Changing stroke rehab and research worldwide now.Time is Brain! trillions and trillions of neurons that DIE each day because there are NO effective hyperacute therapies besides tPA(only 12% effective). I have 523 posts on hyperacute therapy, enough for researchers to spend decades proving them out. These are my personal ideas and blog on stroke rehabilitation and stroke research. Do not attempt any of these without checking with your medical provider. Unless you join me in agitating, when you need these therapies they won't be there.

What this blog is for:

My blog is not to help survivors recover, it is to have the 10 million yearly stroke survivors light fires underneath their doctors, stroke hospitals and stroke researchers to get stroke solved. 100% recovery. The stroke medical world is completely failing at that goal, they don't even have it as a goal. Shortly after getting out of the hospital and getting NO information on the process or protocols of stroke rehabilitation and recovery I started searching on the internet and found that no other survivor received useful information. This is an attempt to cover all stroke rehabilitation information that should be readily available to survivors so they can talk with informed knowledge to their medical staff. It lays out what needs to be done to get stroke survivors closer to 100% recovery. It's quite disgusting that this information is not available from every stroke association and doctors group.

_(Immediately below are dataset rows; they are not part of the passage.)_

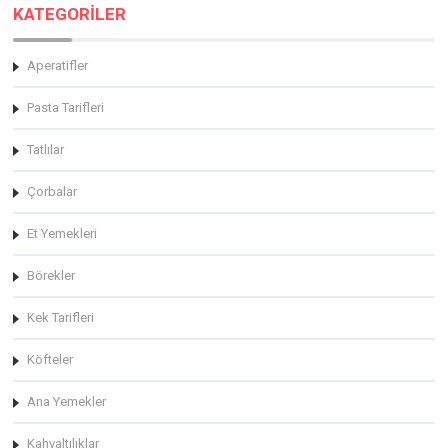
KATEGORİLER
Aperatifler
Pasta Tarifleri
Tatlılar
Çorbalar
Et Yemekleri
Börekler
Kek Tarifleri
Köfteler
Ana Yemekler
Kahvaltılıklar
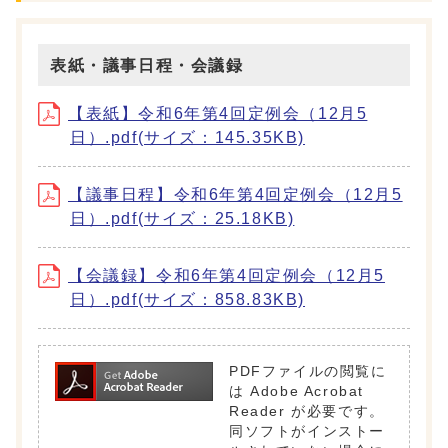
表紙・議事日程・会議録
【表紙】令和6年第4回定例会（12月5
日）.pdf(サイズ：145.35KB)
【議事日程】令和6年第4回定例会（12月5
日）.pdf(サイズ：25.18KB)
【会議録】令和6年第4回定例会（12月5
日）.pdf(サイズ：858.83KB)
PDFファイルの閲覧に
は Adobe Acrobat
Reader が必要です。
同ソフトがインストー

Saturday, November 7, 2015

Midlife alcohol consumption and the risk of stroke in the atherosclerosis risk in communities study

My midlife alcohol consumption didn't really start until after my stroke.
http://www.ncbi.nlm.nih.gov/pubmed/26405203

Abstract

BACKGROUND AND PURPOSE:

Alcohol consumption is common in the United States and may confer beneficial cardiovascular effects at light-to-moderate doses. The alcohol-stroke relationship remains debated. We estimated the relationship between midlife, self-reported alcohol consumption and ischemic stroke and intracerebral hemorrhage (ICH) in a biracial cohort.

METHODS:

We examined 12 433 never and current drinkers in the Atherosclerosis Risk in Communities study, aged 45 to 64 years at baseline. Participants self-reported usual drinks per week of beer, wine, and liquor at baseline. We used multivariate Cox proportional hazards regression to assess the association of current alcohol consumption relative to lifetime abstention with incident ischemic stroke and ICH and modification by sex-race group. We modeled alcohol intake with quadratic splines to further assess dose-response relationships.

RESULTS:

One third of participants self-reported abstention, 39% and 24%, respectively, consumed ≤3 and 4 to 17 drinks/wk, and only 5% reported heavier drinking. There were 773 ischemic strokes and 81 ICH over follow-up (median ≈22.6 years). For ischemic stroke, light and moderate alcohol consumption were not associated with incidence (hazard ratios, 0.98; 95% CI, 0.79-1.21; 1.06, 0.84-1.34), whereas heavier drinking was associated with a 31% increased rate relative to abstention (hazard ratios, 1.31; 95% CI, 0.92-1.86). For ICH, moderate-to-heavy (hazard ratios, 1.99; 95% CI, 1.07-3.70), but not light, consumption increased incidence.

CONCLUSIONS:

Self-reported light-to-moderate alcohol consumption at midlife was not associated with reduced stroke risk compared with abstention over 20 years of follow-up in the Atherosclerosis Risk in Communities study. Heavier consumption increased the risk for both outcomes as did moderate intake for ICH.